En el marco de una mesa redonda, intervino Francisco Hernández Spínola, concejal de Presidencia, Hacienda, Modernización, Recursos Humanos y Aguas del Ayuntamiento de Las Palmas de Gran Canaria. Compartió espacio con otros representantes públicos y directivos del sector, como Pere Rodríguez, alcalde de Montmeló; Carlos Mundina, concejal del Ayuntamiento de Valencia; Juan Díaz, concejal de Presidencia del Ayuntamiento de Benidorm; José Claramonte, director general de Facsa; Rubén Ruiz, director de Operaciones de Veolia; y Rocío Santiago, directora de Operaciones y Tecnología de Aqualia. La sesión fue moderada por Carmen Hernández, directora técnica de DAQUAS.
Hernández Spínola destacó los avances de Las Palmas de Gran Canaria en la gestión del ciclo del agua, alineados con la Agenda 2030 y los Objetivos de Desarrollo Sostenible. Subrayó la importancia de la planificación y la anticipación en una ciudad insular y densamente poblada para asegurar la sostenibilidad de este recurso esencial.

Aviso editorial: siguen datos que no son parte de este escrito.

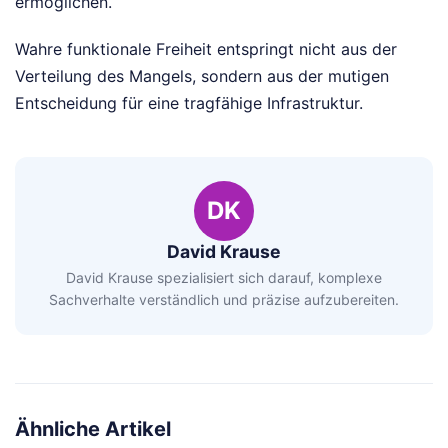
ermöglichen.
Wahre funktionale Freiheit entspringt nicht aus der
Verteilung des Mangels, sondern aus der mutigen
Entscheidung für eine tragfähige Infrastruktur.
DK
David Krause
David Krause spezialisiert sich darauf, komplexe
Sachverhalte verständlich und präzise aufzubereiten.
Ähnliche Artikel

Se presentó el Plan Estratégico del Ciclo Integral del Agua 2024-2033, aprobado por el Pleno y desarrollado junto a EMALSA. Este plan prevé una inversión de 857 millones de euros para una transformación estructural del sistema hidráulico, abarcando producción, distribución, saneamiento, depuración, control de vertidos, digitalización y adaptación climática.
Las mejoras incluyen la construcción de una nueva desaladora para duplicar la capacidad de producción de agua potable (85.000 m³ adicionales diarios) y una futura estación depuradora para optimizar el tratamiento de aguas residuales. Además, se renovarán más de 1.000 kilómetros de redes, se construirán 18 tanques de tormenta y 52 nuevas infraestructuras hidráulicas, buscando la eficiencia, la reducción de riesgos ambientales y el vertido cero.
El concejal también resaltó los avances en digitalización, con sistemas de monitorización y gestión en tiempo real que mejoran la eficiencia operativa y la sostenibilidad del servicio. Defendió un cambio de modelo basado en la planificación a largo plazo, la inversión sostenida y la cooperación institucional para una gestión resiliente y la mejora de la calidad de vida.